HOW THE PROJECT IS TRANSFERABLE
Project outputs are channeled through the Spanish National Action Plan to combat Desertification (NAPD). The Spanish Directorate General for Nature Conservancy of the Ministry for the Environment, is responsible for the design, coordination and implementation of NAPD, and it is also co-promotor of SURMODES. Ideas and project results are therefore easily transferred to the successive draft versions of NAPD, as preliminary documents prior to its endorsement by the Spanish Parliament. Two aspects of this process deserve consideration
- A shift of the desertification concern to potentially threatened agricultural areas, through the hotspots identified in SURMODES.

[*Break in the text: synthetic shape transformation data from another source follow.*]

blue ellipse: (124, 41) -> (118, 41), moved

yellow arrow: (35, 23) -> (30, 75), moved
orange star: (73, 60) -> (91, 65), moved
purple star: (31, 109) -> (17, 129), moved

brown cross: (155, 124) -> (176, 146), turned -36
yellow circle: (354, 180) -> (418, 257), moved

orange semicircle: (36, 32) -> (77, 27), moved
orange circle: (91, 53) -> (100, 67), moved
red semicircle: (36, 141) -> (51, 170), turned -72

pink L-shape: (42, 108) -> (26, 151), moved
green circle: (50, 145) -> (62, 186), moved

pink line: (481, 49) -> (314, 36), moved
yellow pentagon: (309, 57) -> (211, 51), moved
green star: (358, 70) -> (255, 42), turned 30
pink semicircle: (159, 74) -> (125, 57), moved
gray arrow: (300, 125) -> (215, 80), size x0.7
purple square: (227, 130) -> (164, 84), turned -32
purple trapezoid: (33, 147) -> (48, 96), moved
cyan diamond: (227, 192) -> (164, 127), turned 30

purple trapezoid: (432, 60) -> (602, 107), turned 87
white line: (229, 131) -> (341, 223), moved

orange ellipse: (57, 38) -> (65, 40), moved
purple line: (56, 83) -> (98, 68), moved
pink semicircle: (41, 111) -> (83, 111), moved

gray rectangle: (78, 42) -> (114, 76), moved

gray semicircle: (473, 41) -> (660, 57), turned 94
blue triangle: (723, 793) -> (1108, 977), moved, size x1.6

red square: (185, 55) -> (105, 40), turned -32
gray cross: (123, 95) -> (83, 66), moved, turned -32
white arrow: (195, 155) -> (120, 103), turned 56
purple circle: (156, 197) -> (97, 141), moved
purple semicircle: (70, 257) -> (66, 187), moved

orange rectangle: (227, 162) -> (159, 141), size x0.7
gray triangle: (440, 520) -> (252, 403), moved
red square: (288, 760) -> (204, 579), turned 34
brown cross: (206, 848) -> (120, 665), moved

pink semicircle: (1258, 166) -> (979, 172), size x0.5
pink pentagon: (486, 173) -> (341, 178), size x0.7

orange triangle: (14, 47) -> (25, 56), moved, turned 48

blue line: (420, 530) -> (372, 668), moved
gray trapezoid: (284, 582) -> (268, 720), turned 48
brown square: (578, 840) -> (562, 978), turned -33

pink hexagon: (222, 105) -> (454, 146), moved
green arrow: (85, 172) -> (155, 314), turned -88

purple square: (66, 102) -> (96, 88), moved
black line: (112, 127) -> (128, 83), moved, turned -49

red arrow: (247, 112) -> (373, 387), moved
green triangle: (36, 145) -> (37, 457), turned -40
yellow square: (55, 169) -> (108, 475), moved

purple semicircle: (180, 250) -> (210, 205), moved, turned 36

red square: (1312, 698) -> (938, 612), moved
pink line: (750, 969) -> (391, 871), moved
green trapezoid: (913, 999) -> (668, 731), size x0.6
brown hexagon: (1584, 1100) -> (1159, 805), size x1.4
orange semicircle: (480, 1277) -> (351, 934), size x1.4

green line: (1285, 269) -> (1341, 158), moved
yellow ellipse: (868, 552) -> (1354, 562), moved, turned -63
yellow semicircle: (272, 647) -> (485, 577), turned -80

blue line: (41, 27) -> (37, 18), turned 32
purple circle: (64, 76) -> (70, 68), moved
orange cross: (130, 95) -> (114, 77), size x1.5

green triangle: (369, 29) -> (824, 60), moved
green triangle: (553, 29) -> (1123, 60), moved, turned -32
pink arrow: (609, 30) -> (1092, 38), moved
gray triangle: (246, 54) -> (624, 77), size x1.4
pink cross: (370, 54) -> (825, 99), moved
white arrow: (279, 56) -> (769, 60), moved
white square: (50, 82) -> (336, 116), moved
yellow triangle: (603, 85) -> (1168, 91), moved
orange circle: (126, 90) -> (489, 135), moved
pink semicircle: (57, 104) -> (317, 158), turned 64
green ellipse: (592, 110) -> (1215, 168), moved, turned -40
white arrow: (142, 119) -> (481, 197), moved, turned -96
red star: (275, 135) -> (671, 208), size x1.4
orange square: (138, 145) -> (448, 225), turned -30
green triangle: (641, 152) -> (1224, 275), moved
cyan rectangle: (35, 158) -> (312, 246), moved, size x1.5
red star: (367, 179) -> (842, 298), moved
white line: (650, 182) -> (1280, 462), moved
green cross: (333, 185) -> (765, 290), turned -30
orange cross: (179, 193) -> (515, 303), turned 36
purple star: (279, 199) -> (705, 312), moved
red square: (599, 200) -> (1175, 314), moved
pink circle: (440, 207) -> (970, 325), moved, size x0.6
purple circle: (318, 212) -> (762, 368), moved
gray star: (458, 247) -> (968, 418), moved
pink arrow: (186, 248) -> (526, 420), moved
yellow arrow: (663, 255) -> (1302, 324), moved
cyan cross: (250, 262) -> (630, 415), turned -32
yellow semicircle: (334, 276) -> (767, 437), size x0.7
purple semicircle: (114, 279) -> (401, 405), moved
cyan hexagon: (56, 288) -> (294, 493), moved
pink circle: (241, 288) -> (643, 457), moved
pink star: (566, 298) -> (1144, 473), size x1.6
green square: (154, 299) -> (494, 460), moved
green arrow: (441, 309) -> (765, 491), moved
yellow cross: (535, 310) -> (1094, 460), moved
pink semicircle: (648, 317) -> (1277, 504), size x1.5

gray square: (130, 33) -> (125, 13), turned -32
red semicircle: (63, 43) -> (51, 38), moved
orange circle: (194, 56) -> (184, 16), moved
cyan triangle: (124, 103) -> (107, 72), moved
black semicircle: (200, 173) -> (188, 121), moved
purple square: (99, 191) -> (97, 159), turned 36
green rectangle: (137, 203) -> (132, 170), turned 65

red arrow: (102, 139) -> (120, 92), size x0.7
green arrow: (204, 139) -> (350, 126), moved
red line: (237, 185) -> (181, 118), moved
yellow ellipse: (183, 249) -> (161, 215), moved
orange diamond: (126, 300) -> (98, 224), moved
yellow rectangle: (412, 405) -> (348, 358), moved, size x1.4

- The Observatory Network that is being developed by SURMODES is a pioneer experience to provide standard methods to be applied by other networks of more technical nature. Such methods, among others, include two relevant aspects: (i) Maximising the quality, representativeness and associated scaling information of the data, and (ii) increasing the networking efficiency by the developemnt of suitable telemetry systems.
The final methodological outcomes, such as survey approaches, risk assessment and land condition indicators, are constrained to be simple and low cost to be applied at a wide scale in areas with sparse environmental information.
From this perspective results are thought to be easily transferable across the Mediterranean. Firstly, among the north-shore countries, with which Spain shares both environmental and socio-economic conditions. Secondly, among the southern Mediterranean countries which share many climatic and landscape characteristics with southern Spain. Finally, the approach could also be transferred to other desertification-affected countries in the world, since the proposed methods are consistent with a unifying concept of the desertification process.
The expected channels for sharing this approach will always be through the United Nations Convention to Combat Desertification (UNCCD), its Secretariat and its Committee for Science and Technology.